Week of October 1, 2017

The Point:  God equips us for the spiritual battles we face.

The Whole Armor of God:  Ephesians 6:10-20.

[10] Finally, be strong in the Lord and in the strength of his might. [11] Put on the whole armor of God, that you may be able to stand against the schemes of the devil. [12] For we do not wrestle against flesh and blood, but against the rulers, against the authorities, against the cosmic powers over this present darkness, against the spiritual forces of evil in the heavenly places. [13] Therefore take up the whole armor of God, that you may be able to withstand in the evil day, and having done all, to stand firm. [14] Stand therefore, having fastened on the belt of truth, and having put on the breastplate of righteousness, [15] and, as shoes for your feet, having put on the readiness given by the gospel of peace. [16] In all circumstances take up the shield of faith, with which you can extinguish all the flaming darts of the evil one; [17] and take the helmet of salvation, and the sword of the Spirit, which is the word of God, [18] praying at all times in the Spirit, with all prayer and supplication.

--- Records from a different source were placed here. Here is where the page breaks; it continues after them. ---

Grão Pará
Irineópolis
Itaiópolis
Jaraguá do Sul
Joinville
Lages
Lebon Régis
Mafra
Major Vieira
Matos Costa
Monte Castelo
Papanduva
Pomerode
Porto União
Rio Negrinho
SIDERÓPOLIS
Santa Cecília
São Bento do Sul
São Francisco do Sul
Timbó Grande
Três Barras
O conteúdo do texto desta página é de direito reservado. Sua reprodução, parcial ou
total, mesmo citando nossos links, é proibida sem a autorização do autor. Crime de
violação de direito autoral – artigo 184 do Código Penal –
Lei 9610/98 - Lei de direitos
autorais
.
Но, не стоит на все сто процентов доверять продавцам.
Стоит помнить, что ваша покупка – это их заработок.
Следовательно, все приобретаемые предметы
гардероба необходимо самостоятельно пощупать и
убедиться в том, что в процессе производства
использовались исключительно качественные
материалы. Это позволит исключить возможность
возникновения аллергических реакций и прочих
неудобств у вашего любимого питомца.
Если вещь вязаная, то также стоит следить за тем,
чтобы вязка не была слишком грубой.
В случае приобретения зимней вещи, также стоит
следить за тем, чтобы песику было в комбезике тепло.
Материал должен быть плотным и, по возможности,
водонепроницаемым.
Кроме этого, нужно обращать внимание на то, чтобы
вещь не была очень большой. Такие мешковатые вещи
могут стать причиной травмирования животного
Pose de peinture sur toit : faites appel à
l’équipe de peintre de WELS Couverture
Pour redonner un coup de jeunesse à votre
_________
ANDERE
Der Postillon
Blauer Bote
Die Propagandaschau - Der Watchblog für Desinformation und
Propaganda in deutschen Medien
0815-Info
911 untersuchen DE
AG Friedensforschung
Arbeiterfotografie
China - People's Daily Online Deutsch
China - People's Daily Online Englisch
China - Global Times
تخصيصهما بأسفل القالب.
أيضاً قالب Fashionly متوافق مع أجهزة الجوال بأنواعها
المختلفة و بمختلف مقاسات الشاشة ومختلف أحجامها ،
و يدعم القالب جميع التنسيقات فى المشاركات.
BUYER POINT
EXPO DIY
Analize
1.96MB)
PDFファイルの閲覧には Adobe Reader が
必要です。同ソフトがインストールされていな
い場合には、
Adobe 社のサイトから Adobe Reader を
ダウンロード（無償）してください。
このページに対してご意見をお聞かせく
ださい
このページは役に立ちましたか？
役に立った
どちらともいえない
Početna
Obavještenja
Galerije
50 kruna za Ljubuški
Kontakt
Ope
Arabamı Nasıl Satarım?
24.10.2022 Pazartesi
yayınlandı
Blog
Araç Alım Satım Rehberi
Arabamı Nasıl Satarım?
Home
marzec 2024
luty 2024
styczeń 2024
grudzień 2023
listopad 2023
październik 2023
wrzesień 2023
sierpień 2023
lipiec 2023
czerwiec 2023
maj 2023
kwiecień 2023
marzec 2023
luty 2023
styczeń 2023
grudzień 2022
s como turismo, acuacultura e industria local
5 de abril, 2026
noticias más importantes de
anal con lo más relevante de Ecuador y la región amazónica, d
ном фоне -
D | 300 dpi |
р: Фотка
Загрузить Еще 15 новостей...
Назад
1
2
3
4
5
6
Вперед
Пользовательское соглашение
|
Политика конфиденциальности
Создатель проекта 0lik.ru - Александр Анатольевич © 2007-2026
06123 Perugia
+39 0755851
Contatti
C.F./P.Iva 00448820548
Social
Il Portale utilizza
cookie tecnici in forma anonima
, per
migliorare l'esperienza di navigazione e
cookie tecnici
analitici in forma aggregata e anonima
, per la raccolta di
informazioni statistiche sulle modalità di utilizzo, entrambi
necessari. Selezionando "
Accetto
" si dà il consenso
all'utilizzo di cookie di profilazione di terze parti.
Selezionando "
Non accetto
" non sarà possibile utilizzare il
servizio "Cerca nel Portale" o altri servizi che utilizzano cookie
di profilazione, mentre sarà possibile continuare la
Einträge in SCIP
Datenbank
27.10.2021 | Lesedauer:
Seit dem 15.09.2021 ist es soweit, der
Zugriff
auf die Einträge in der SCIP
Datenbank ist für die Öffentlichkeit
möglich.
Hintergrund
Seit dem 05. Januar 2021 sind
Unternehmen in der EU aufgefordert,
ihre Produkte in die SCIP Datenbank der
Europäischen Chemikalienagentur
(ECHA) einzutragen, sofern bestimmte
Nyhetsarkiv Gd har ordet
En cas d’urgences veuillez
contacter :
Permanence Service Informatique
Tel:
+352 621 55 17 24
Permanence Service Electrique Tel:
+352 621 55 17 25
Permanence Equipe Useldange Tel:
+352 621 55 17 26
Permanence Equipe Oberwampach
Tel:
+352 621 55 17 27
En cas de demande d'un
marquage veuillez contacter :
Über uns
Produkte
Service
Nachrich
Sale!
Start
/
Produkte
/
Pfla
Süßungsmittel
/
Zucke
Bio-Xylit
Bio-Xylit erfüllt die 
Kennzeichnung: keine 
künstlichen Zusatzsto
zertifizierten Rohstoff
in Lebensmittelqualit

To that end keep alert with all perseverance, making supplication for all the saints, [19] and also for me, that words may be given to me in opening my mouth boldly to proclaim the mystery of the gospel, [20] for which I am an ambassador in chains, that I may declare it boldly, as I ought to speak.   [ESV[

“Paul has been stressing so far in Ephesians the major characteristics of the new life and the new society in Christ: unity, diversity, purity and harmony. But now Paul brings us down to earth, and to realities harsher than dreams. He reminds us of the opposition. Beneath surface appearances an unseen spiritual battle is raging. He introduces us to the devil (already mentioned in 2:2 and 4:7) and to certain principalities and powers at his command. He supplies us with no biography of the devil, and no account of the origin of the forces of darkness. He assumes their existence as common ground between himself and his readers. In any case, his purpose is not to satisfy our curiosity, but to warn us of their hostility and teach us how to overcome them. Is God’s plan to create a new society? Then they will do their utmost to destroy it. Has God through Jesus Christ broken down the walls dividing human beings of different races and cultures from each other? Then the devil through his emissaries will strive to rebuild them. Does God intend His reconciled and redeemed people to live together in harmony and purity? Then the powers of hell will scatter among them the seeds of discord and sin. It is with these powers that we are told to wage war, or to wrestle [12]. Paul wants to emphasize the reality of our engagement with the powers of evil, and the grim necessity of hand-to-hand combat.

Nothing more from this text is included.